Given records START

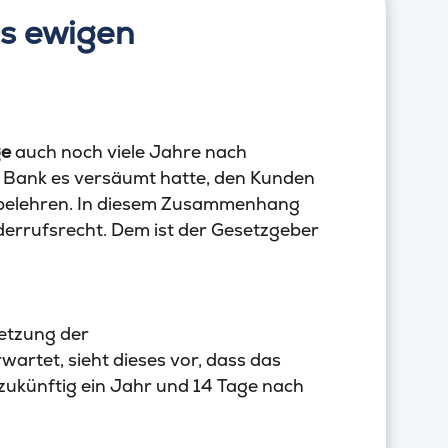
es ewigen
ge
auch noch viele Jahre nach
 Bank es versäumt hatte, den Kunden
belehren. In diesem Zusammenhang
errufsrecht. Dem ist der Gesetzgeber
etzung der
wartet, sieht dieses vor, dass das
zukünftig ein Jahr und 14 Tage nach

Given records END

What the task asks. Reproduce the entries above without change, omitting all pictures.

Answer box.
es ewigen
ge
auch noch viele Jahre nach
 Bank es versäumt hatte, den Kunden
belehren. In diesem Zusammenhang
errufsrecht. Dem ist der Gesetzgeber
etzung der
wartet, sieht dieses vor, dass das
zukünftig ein Jahr und 14 Tage nach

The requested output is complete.